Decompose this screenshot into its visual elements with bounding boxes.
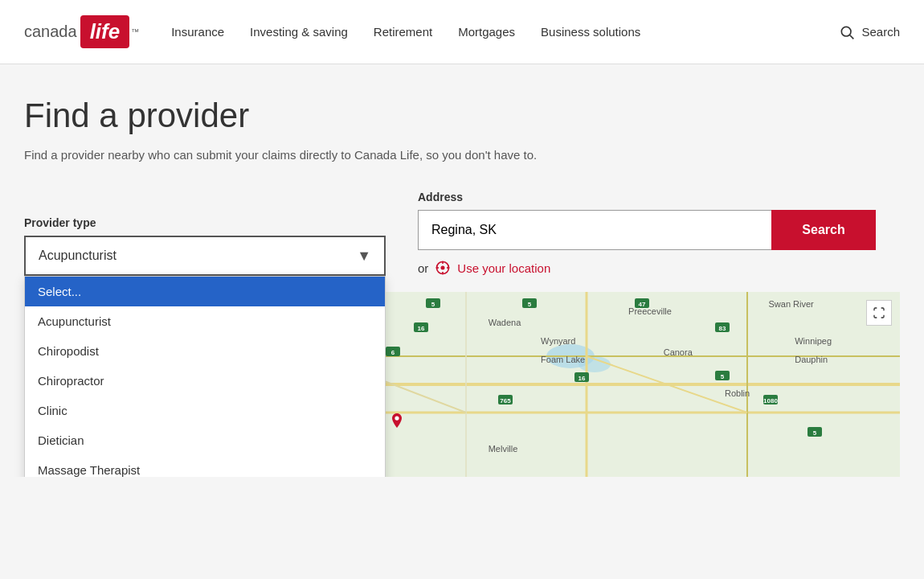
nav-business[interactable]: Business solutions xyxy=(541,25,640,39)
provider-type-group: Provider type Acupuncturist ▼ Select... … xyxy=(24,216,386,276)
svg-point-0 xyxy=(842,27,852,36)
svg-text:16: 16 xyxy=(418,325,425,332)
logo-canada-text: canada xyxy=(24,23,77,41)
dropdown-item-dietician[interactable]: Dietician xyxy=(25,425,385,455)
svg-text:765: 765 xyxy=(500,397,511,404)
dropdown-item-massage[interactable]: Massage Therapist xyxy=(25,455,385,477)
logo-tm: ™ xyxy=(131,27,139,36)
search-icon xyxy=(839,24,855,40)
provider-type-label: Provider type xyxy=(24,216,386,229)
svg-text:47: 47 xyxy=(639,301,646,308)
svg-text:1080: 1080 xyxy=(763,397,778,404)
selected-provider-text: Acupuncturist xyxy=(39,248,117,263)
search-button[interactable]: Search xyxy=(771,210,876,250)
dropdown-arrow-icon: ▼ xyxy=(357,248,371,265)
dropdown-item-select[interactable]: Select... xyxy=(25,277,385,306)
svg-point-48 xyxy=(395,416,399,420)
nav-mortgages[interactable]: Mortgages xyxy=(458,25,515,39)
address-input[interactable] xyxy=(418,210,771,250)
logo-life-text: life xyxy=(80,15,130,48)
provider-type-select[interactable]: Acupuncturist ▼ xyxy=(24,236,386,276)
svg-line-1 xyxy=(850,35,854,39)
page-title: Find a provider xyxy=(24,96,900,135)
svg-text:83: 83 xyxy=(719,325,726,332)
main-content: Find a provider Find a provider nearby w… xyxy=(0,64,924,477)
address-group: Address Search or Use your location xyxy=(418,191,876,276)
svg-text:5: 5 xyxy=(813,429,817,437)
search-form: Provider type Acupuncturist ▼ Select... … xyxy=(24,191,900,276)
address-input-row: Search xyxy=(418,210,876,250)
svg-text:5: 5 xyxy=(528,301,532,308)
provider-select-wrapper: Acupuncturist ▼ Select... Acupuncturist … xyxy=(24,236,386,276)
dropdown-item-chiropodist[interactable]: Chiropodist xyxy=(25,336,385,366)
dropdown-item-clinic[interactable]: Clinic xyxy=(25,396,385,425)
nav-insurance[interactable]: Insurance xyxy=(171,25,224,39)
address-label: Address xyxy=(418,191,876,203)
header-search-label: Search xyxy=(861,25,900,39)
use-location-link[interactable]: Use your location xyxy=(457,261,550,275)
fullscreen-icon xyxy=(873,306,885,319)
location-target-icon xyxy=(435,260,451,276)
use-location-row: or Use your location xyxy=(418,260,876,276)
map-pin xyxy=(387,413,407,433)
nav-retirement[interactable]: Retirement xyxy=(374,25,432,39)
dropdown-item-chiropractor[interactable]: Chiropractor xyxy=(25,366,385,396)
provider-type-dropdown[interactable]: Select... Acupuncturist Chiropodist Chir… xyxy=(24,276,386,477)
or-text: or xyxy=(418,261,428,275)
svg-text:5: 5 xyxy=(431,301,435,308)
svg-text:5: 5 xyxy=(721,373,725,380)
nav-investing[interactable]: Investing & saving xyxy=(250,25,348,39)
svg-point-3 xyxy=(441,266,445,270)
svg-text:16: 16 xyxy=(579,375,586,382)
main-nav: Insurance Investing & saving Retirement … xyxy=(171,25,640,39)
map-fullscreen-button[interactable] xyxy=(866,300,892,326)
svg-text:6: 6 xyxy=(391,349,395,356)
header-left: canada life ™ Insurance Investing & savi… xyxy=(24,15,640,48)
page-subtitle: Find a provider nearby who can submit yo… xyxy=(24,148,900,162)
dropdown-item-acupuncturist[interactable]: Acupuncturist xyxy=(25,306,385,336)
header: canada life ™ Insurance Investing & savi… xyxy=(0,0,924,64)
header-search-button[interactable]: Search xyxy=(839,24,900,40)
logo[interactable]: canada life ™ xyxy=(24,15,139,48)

WHAT THE TASK ASKS: All of the material should be reproduced exactly, apart from the pictures.

YOUR RESPONSE:
Decompose this screenshot into its visual elements with bounding boxes.
nav-business[interactable]: Business solutions xyxy=(541,25,640,39)
provider-type-group: Provider type Acupuncturist ▼ Select... … xyxy=(24,216,386,276)
svg-point-0 xyxy=(842,27,852,36)
svg-text:16: 16 xyxy=(418,325,425,332)
logo-canada-text: canada xyxy=(24,23,77,41)
dropdown-item-dietician[interactable]: Dietician xyxy=(25,425,385,455)
svg-text:765: 765 xyxy=(500,397,511,404)
dropdown-item-massage[interactable]: Massage Therapist xyxy=(25,455,385,477)
logo-tm: ™ xyxy=(131,27,139,36)
search-icon xyxy=(839,24,855,40)
provider-type-label: Provider type xyxy=(24,216,386,229)
svg-text:47: 47 xyxy=(639,301,646,308)
svg-text:1080: 1080 xyxy=(763,397,778,404)
selected-provider-text: Acupuncturist xyxy=(39,248,117,263)
search-button[interactable]: Search xyxy=(771,210,876,250)
dropdown-arrow-icon: ▼ xyxy=(357,248,371,265)
dropdown-item-select[interactable]: Select... xyxy=(25,277,385,306)
svg-point-48 xyxy=(395,416,399,420)
nav-mortgages[interactable]: Mortgages xyxy=(458,25,515,39)
address-input[interactable] xyxy=(418,210,771,250)
logo-life-text: life xyxy=(80,15,130,48)
provider-type-select[interactable]: Acupuncturist ▼ xyxy=(24,236,386,276)
svg-line-1 xyxy=(850,35,854,39)
page-title: Find a provider xyxy=(24,96,900,135)
svg-text:83: 83 xyxy=(719,325,726,332)
main-content: Find a provider Find a provider nearby w… xyxy=(0,64,924,477)
address-group: Address Search or Use your location xyxy=(418,191,876,276)
svg-text:5: 5 xyxy=(813,429,817,437)
search-form: Provider type Acupuncturist ▼ Select... … xyxy=(24,191,900,276)
address-input-row: Search xyxy=(418,210,876,250)
svg-text:5: 5 xyxy=(528,301,532,308)
provider-select-wrapper: Acupuncturist ▼ Select... Acupuncturist … xyxy=(24,236,386,276)
dropdown-item-chiropodist[interactable]: Chiropodist xyxy=(25,336,385,366)
dropdown-item-clinic[interactable]: Clinic xyxy=(25,396,385,425)
nav-insurance[interactable]: Insurance xyxy=(171,25,224,39)
address-label: Address xyxy=(418,191,876,203)
header-search-label: Search xyxy=(861,25,900,39)
use-location-link[interactable]: Use your location xyxy=(457,261,550,275)
fullscreen-icon xyxy=(873,306,885,319)
location-target-icon xyxy=(435,260,451,276)
use-location-row: or Use your location xyxy=(418,260,876,276)
map-pin xyxy=(387,413,407,433)
nav-retirement[interactable]: Retirement xyxy=(374,25,432,39)
dropdown-item-chiropractor[interactable]: Chiropractor xyxy=(25,366,385,396)
provider-type-dropdown[interactable]: Select... Acupuncturist Chiropodist Chir… xyxy=(24,276,386,477)
or-text: or xyxy=(418,261,428,275)
svg-text:5: 5 xyxy=(431,301,435,308)
svg-text:5: 5 xyxy=(721,373,725,380)
nav-investing[interactable]: Investing & saving xyxy=(250,25,348,39)
svg-point-3 xyxy=(441,266,445,270)
svg-text:16: 16 xyxy=(579,375,586,382)
main-nav: Insurance Investing & saving Retirement … xyxy=(171,25,640,39)
map-fullscreen-button[interactable] xyxy=(866,300,892,326)
svg-text:6: 6 xyxy=(391,349,395,356)
header-left: canada life ™ Insurance Investing & savi… xyxy=(24,15,640,48)
page-subtitle: Find a provider nearby who can submit yo… xyxy=(24,148,900,162)
dropdown-item-acupuncturist[interactable]: Acupuncturist xyxy=(25,306,385,336)
header: canada life ™ Insurance Investing & savi… xyxy=(0,0,924,64)
header-search-button[interactable]: Search xyxy=(839,24,900,40)
logo[interactable]: canada life ™ xyxy=(24,15,139,48)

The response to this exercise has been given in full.